Posted on Aug 26, 2020 in Formal Opinions

Opinion Ltr. No. F21-01
August 26, 2020
Closing Agreements

Requester made a request for the closing agreements between the Department of Taxation (TAX) and the taxpayers in two litigations filed in the Hawaii Tax Appeal Court.  TAX denied the request in its entirety on the basis that the closing agreements contain confidentiality provisions which prohibit the taxpayer and TAX from disclosing information related to the settlement of the case.  Requester then filed this appeal.

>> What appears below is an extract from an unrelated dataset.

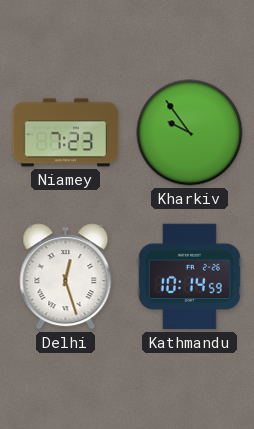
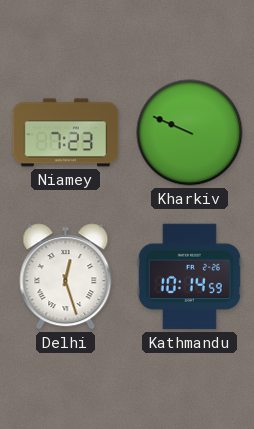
Kharkiv: 9:54 -> 9:49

OIP first found that closing agreements are “tax return information” as that term is defined in tax laws.  Tax returns and tax return information are protected from disclosure by several confidentiality statutes in Title 14, HRS, titled “Taxation,” namely, sections 237-34(b), 235-116, 237D-13, and 238-13, HRS.  Section 92F-13(4), HRS, allows an agency to withhold records protected by a confidentiality statute.  As the tax return information at issue falls within at least one of the confidentiality statutes claimed by TAX, presumably the general excise tax confidentiality provision at section 237-34(b) HRS, OIP found that section 92F-13(4), HRS, allows TAX to withhold them in this instance.

OIP noted that “written opinions,” which are not at issue here and which contain tax return information, are required to be disclosed by section 231‑19.5(a), HRS, which states, in relevant part, “[e]xcept as provided in subsection (f), regarding the disclosure of the text of written opinions, chapter 92F shall not apply to tax returns and tax return information.”  OIP examined the legislative history of this provision, which made clear that its purpose was not to remove TAX records from the category of “government records” subject to the UIPA, but rather to open TAX opinions to public disclosure under limited conditions, while maintaining confidentiality of tax return information in order to keep the tax system viable through voluntary compliance with the tax laws.  Thus, OIP believes the Legislature has repeatedly set forth its intent that tax returns and tax return information remain confidential with very limited exceptions not raised here.

OIP further noted that it asked TAX twice for copies of the closing agreements for OIP’s in camera review.   TAX declined to provide the requested closing agreements for in camera review because TAX was uncomfortable providing them without a court order.  TAX did provide a sample draft of a typical closing agreement.  For this appeal, the sample closing agreement was sufficient for OIP to determine whether closing agreements must be disclosed as a rule, and thus to meet TAX’s burden under the UIPA to justify the nondisclosure.  However, in future cases OIP may find that an agency refusing to provide in camera records has failed to meet its burden to demonstrate the applicability of a claimed exception, or may go to court to enforce its right to examine the records at issue.